2011 Healthcare Employment Outlook
For healthcare professionals and aspirants, 2011 will be a building year. Healthcare hiring may pick up a bit after slow growth in 2009 and 2010, but several factors will continue to constrain the creation of jobs and limit career mobility.
Still, healthcare continues to be the countercyclical career success story of the great recession. From the start of the downturn in December 2007 until September 2010, the healthcare sector grew by 720,000 jobs, while all other industries lost nearly 8.5 million jobs, according to an analysis of Bureau of Labor Statistics data by the Altarum Institute's Center for Studying Health Spending, a research and consulting organization.
And in the long term, healthcare is still expected to be a driver of broad economic expansion as well as a source for job growth. From 2008 to 2018, healthcare and social-assistance employment will expand by nearly 4 million jobs, to 19.8 million, according BLS projections.
The Economy Is Still a Drag on Healthcare Job Growth
Joblessness -- especially long-term unemployment -- is near its recent high, so consumers' lack of insurance and general belt-tightening are holding down healthcare utilization.
"The economy is reducing the demand for nursing jobs," says Brenda Morris, RN, senior director of baccalaureate programs at Arizona State University's College of Nursing & Health Innovation. "Patients are delaying elective procedures, and nurses are postponing retirement."
In a fiscal environment where many providers -- especially hospitals -- are in precarious condition, slack demand quickly trickles down to healthcare employment. As the Altarum report notes, "the rate of growth in healthcare employment fell considerably during the most recent recession, though it remained comfortably positive."
Hiring Picks Up -- Slightly
But there are signs that healthcare hiring trends will improve in 2011 -- at least a bit. "We're seeing a very, very slight increase in openings in nursing and allied health," says Dennis Yee, a recruitment consultant at Children's Hospital Central California in Madera, California, and president of the National Association for Health Care Recruitment.
Entrants to healthcare fields, even those that have suffered serious labor shortages for years, will likely continue to find their options limited. "It's taking our graduates longer to find a job," Morris says. "They're often not able to get their first or second choices, and it's very difficult to get a first job in specialties like pediatrics, perinatal or ICU." Many nursing graduates take a med/surg starter job by default, she says.
Still, 65 percent of new BSN grads had a job offer upon graduation in 2010; four to six months later, a total of 89 percent had secured offers, according to a survey by the American Association of Colleges of Nursing.
"The educational requirements for some jobs have been raised," Yee says, with some physical therapy and rehabilitation jobs, for example, now requiring a doctorate.
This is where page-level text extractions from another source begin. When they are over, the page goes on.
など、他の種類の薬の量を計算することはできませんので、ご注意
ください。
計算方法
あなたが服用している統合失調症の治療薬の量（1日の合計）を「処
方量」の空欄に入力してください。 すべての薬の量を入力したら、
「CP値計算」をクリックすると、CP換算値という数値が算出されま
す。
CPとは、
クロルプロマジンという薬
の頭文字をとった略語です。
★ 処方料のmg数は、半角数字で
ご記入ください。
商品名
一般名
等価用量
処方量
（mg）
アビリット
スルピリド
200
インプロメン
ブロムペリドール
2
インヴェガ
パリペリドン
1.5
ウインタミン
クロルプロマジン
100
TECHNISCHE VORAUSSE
In nursing, "the advantage of a baccalaureate over an associate's degree in nursing has gotten greater," Morris says.
Despite Politics and Court Battles, Reform Likely Will Create Jobs
The 30 million Americans who are scheduled to gain insurance coverage under healthcare reform will double their use of healthcare, which should drive hiring, says Charles Roehrig, director of the Altarum center.
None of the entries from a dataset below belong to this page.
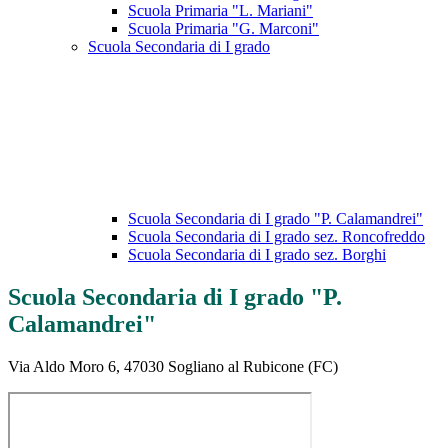
Scuola Primaria "L. Mariani"
Scuola Primaria "G. Marconi"
Scuola Secondaria di I grado
Scuola Secondaria di I grado "P. Calamandrei"
Scuola Secondaria di I grado sez. Roncofreddo
Scuola Secondaria di I grado sez. Borghi
Scuola Secondaria di I grado "P.
Calamandrei"
Via Aldo Moro 6, 47030 Sogliano al Rubicone (FC)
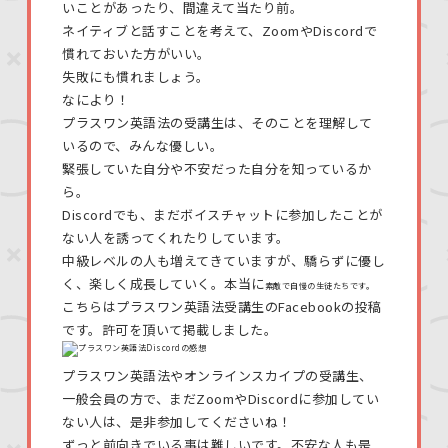
いことがあったり、間違えて当たり前。
ネイティブと話すことを考えて、ZoomやDiscordで
慣れておいた方がいい。
失敗にも慣れましょう。
なにより！
プラスワン英語法の受講生は、そのことを理解して
いるので、みんな優しい。
緊張していた自分や不安だった自分を知っているか
ら。
Discordでも、まだボイスチャットに参加したことが
ない人を誘ってくれたりしています。
中級レベルの人も増えてきていますが、驕らずに優し
く、楽しく成長していく。本当に
素敵で自慢の生徒たちです。
こちらはプラスワン英語法受講生のFacebookの投稿
です。許可を頂いて掲載しました。
プラスワン英語法やオンラインスカイプの受講生、
一般会員の方で、まだZoomやDiscordに参加してい
ない人は、是非参加してくださいね！
ずっと前向きでいる事は難しいです。不安な人も是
But clouds of doubt continue to swirl around the Patient Protection and Affordable Care Act. "Hospitals don't know what's going to happen with healthcare reform -- what will stick, what Congress will do," says Peter Ferguson, senior vice president of health and life sciences at Yoh, a Philadelphia-based recruitment and staffing firm. Ongoing legal challenges to healthcare reform virtually guarantee the uncertainty will continue for years.
Yet "healthcare executives are behaving as if they expect reform to happen," Roehrig says. Hospitals, for example, are beginning to buy up primary-care groups.
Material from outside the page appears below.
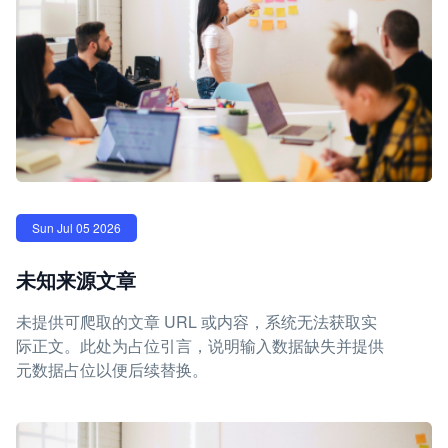
Sun Jul 05 2026
未知来源文章
未提供可爬取的文章 URL 或内容，系统无法获取实
际正文。此处为占位引言，说明输入数据缺失并提供
元数据占位以便后续替换。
"Under healthcare reform there will be more opportunities for professionals who supply more physician services without increasing the number of physicians -- nurse practitioners, physician assistants and medical assistants," Roehrig says. However, state and federal budget deficits will constrain hiring somewhat for the foreseeable future largely due to cuts in Medicare and Medicaid funding. "And with incentives to keep hospital costs down, the rate of growth in hospital employment is likely to stay low," he adds.
For his part, Yee says he's taking a more short-term view. "We're more focused on our immediate needs that we can [grasp], versus healthcare reform over the next few years," he says.
Still, many healthcare occupations are projected to expand mightily over the coming decade. Among the 30 jobs projected to grow the fastest from 2008 to 2018, seven are in healthcare: RNs (582,000 more jobs); home-health aides (461,000); personal and home-care aides (376,000); nursing aides, orderlies and attendants (276,000); medical assistants (164,000); licensed practical nurses/licensed vocational nurses (156,000); and physicians and surgeons (144,000).